I hope to have answered all your questions.
I have a WordPress plugin, which checks for an updated version of itself every hour with my website. On my website, I have a script running which listens for such update requests and responds with data.
What I want to implement is some basic analytics for this script, which can give me information like no of requests per day, no of unique requests per day/week/month etc.
What is the best way to go about this?
Use some existing analytics script which can do the job for me
Log this information in a file on the server and process that file on my computer to get the information out
Log this information in a database on the server and use queries to fetch the information
Also there will be about 4000 to 5000 requests every hour, so whatever approach I take should not be too heavy on the server.
I know this is a very open ended question, but I couldn't find anything useful that can get me started in a particular direction.
Wow. I'm surprised this doesn't have any answers yet. Anyways, here goes:
1. Using an existing script / framework
Obviously, Google analytics won't work for you since it is javascript based. I'm sure there exists PHP analytical frameworks out there.

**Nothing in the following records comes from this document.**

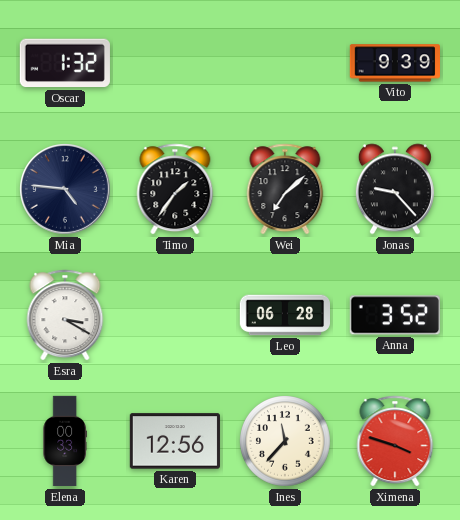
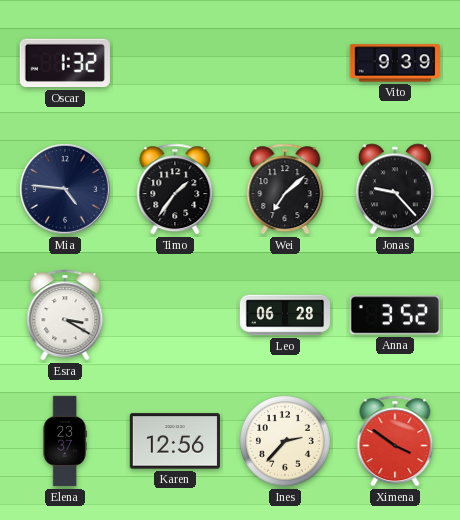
Elena: 00:33 -> 23:37
Ines: 11:37 -> 2:37
Ximena: 3:48 -> 3:51
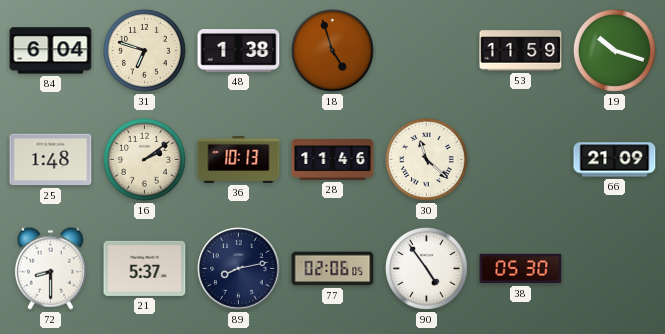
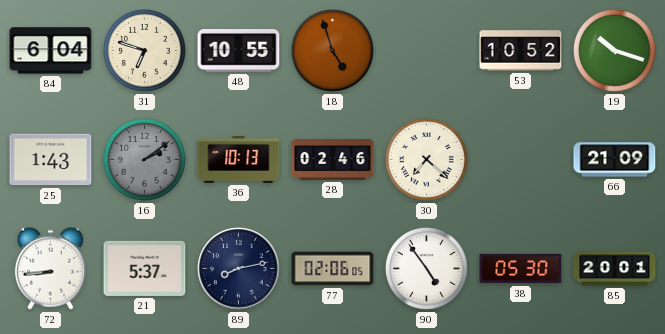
48: 1:38 -> 10:55
53: 11:59 -> 10:52
25: 1:48 -> 1:43
16 dial: cream -> grey
28: 11:46 -> 02:46
30: 11:22 -> 7:22
72: 8:30 -> 8:44
85: none -> 20:01
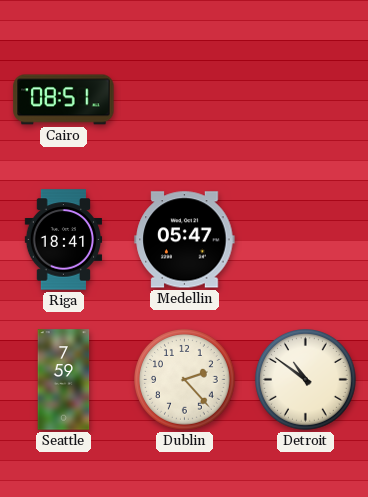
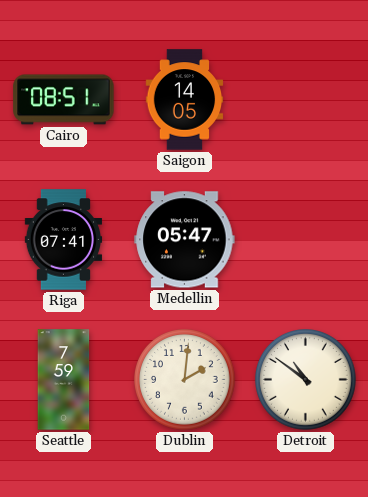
Saigon: none -> 14:05
Riga: 18:41 -> 07:41
Dublin: 2:23 -> 2:01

Whether you use them or not is really a matter of your personal choice. Do these existing frameworks record everything you need? If not, do they lend themselves to be easily modified? You could use a good existing framework and choose not to reinvent the wheel. Personally, I would write my own just for the learning experience.
I don't know any such frameworks off the top of my head because I've never needed one. I could do a Google search and paste the first few results here, but then so could you.
2. Log in a file or MySQL
There is absolutely NO GOOD REASON to log to a file. You'd first log it to a file. Then write a script to parse this file.Tomorrow you decide you want to capture some additional information. You now need to modify your parsing script. This will get messy. What I'm getting at is - you do not need to use a file as an intermediate store before the database. 4-5k write requests an hour (I don't think there will be a lot of read requests apart from when you query the DB) is a breeze for MySQL. Furthermore, since this DB won't be used to serve up data to users, you don't care if it is slightly un-optimized. As I see it, you're the only one who'll be querying the database.
EDIT:
When you talked about using a file, I assumed you meant to use it as a temporary store only until you process the file and transfer the contents to a DB. If you did not mean that, and instead meant to store the information permanently in files - that would be a nightmare. Imagine trying to query for certain information that is scattered across files. Not only would you have to write a script that can parse the files, you'd have to right a non-trivial script that can query them without loading all the contents into memory. That would get nasty very, very fast and tremendously impair your abilities to spot trends in data etc.
Once again - 4-5K might seem like a lot of requests, but a well optimized DB can handle it. Querying a reasonably optimized DB will be magnitudes upon magnitudes of orders faster than parsing and querying numerous files.
I would recommend to use an existing script or framework. It is always a good idea to use a specialized tool in which people invested a lot of time and ideas. Since you are using a php Piwik seems to be one way to go. From the webpage:
Piwik is a downloadable, Free/Libre (GPLv3 licensed) real time web analytics software program. It provides you with detailed reports on your website visitors: the search engines and keywords they used, the language they speak, your popular pages…
Piwik provides a Tracking API and you can track custom Variables. The DB schema seems highly optimized, have a look on their testimonials page.